Stored data entries:
^^^^

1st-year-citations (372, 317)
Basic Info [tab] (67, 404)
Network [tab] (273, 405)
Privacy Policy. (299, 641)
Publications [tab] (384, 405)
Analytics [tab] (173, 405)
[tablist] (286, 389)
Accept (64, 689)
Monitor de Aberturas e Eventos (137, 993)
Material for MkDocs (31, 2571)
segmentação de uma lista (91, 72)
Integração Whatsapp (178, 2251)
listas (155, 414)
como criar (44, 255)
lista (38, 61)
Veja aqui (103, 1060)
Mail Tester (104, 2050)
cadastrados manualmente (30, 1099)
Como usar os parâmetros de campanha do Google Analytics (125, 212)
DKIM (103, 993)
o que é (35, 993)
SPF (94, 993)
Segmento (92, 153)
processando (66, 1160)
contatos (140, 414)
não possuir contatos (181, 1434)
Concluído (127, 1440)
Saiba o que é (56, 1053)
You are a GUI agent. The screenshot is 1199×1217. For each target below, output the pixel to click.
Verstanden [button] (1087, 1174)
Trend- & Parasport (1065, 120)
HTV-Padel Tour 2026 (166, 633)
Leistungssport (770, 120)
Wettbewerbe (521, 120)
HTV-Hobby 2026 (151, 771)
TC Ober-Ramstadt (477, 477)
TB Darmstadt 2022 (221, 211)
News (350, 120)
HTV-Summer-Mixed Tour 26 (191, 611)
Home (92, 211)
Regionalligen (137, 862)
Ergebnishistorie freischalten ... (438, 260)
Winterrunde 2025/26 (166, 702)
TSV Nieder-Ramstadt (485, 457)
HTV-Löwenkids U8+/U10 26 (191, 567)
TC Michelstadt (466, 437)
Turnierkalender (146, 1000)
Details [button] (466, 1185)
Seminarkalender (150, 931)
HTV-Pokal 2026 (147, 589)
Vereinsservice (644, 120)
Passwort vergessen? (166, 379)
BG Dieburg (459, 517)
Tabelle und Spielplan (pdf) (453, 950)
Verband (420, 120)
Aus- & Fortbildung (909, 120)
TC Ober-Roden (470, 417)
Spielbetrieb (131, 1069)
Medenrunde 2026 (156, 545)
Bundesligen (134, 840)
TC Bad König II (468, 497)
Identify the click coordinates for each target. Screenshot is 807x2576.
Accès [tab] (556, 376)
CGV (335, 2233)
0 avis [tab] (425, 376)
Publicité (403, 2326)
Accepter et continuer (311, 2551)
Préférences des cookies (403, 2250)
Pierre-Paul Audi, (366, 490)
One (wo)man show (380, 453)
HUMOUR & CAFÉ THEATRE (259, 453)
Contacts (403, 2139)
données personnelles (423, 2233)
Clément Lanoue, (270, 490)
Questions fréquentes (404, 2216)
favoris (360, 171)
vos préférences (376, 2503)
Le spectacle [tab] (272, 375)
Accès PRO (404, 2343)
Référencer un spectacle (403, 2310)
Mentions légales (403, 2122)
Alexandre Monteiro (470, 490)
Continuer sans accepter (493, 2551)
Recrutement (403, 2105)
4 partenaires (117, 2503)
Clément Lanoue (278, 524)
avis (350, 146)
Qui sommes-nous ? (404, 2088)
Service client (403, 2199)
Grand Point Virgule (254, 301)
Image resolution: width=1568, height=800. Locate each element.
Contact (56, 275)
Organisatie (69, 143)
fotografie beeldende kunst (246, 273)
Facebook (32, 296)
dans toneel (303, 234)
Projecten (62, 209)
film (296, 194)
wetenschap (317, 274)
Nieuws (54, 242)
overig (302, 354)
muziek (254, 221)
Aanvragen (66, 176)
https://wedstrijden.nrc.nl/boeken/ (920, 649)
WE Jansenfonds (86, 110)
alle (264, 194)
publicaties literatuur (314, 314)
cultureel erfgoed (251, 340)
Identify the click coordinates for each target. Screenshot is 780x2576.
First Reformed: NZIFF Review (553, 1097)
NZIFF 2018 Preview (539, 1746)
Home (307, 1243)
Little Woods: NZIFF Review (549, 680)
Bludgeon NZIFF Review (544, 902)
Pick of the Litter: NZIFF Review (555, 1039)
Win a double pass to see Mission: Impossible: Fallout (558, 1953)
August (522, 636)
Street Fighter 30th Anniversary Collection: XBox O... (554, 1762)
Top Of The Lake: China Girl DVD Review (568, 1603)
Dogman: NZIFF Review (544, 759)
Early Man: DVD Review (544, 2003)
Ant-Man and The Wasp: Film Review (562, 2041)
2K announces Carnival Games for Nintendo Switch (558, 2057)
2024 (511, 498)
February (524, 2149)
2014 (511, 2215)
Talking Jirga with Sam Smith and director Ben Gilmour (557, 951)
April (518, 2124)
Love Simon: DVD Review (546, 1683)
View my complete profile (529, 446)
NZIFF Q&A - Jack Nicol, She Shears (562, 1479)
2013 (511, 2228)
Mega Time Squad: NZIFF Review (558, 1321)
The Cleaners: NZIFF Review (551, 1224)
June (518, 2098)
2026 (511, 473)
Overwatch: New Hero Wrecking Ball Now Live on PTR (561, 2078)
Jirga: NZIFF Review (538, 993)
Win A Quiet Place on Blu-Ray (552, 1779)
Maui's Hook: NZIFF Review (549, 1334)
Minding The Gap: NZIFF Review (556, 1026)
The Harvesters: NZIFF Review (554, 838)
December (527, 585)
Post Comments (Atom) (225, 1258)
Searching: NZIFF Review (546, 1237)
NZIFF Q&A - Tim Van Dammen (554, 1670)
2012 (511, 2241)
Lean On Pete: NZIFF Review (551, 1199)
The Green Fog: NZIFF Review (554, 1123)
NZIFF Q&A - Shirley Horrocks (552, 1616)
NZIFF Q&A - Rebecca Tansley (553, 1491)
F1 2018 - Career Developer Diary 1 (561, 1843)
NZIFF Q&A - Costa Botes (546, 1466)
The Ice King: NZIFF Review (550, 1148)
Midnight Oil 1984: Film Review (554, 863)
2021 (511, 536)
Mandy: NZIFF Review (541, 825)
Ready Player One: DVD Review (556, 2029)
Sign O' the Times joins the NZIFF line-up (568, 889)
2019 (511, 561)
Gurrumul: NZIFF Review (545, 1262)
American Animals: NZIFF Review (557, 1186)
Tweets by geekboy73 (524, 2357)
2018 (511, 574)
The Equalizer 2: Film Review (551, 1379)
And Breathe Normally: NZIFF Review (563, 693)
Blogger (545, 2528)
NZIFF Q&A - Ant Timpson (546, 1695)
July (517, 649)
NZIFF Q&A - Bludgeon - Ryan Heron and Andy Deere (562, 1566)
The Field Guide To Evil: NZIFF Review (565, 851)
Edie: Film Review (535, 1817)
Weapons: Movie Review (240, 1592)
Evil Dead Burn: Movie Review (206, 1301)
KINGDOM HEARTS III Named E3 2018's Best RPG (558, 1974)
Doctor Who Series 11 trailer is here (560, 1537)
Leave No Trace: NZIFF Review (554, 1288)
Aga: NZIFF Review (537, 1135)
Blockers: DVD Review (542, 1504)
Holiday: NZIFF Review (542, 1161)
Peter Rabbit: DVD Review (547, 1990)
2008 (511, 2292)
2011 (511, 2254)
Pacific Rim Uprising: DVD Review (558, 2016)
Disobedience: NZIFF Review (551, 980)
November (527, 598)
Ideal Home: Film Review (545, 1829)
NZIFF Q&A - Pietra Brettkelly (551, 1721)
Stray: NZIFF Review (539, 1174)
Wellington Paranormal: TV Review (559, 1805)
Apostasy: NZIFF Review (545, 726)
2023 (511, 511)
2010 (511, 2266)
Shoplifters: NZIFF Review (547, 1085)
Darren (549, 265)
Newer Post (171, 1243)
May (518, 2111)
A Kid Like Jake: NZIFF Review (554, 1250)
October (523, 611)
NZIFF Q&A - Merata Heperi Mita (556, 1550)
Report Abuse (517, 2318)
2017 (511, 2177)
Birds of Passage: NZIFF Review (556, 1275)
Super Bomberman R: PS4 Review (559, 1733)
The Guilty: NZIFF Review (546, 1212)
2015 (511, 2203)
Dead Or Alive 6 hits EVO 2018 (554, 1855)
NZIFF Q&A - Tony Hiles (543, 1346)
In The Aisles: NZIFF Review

^^^^

Work instruction: Write out only the lines that run from the line containing "A Kid Like Jake: NZIFF Review (554, 1250)" through the line containing "2015 (511, 2203)", both included, exactly as they appear above.

Response for this exercise:
A Kid Like Jake: NZIFF Review (554, 1250)
October (523, 611)
NZIFF Q&A - Merata Heperi Mita (556, 1550)
Report Abuse (517, 2318)
2017 (511, 2177)
Birds of Passage: NZIFF Review (556, 1275)
Super Bomberman R: PS4 Review (559, 1733)
The Guilty: NZIFF Review (546, 1212)
2015 (511, 2203)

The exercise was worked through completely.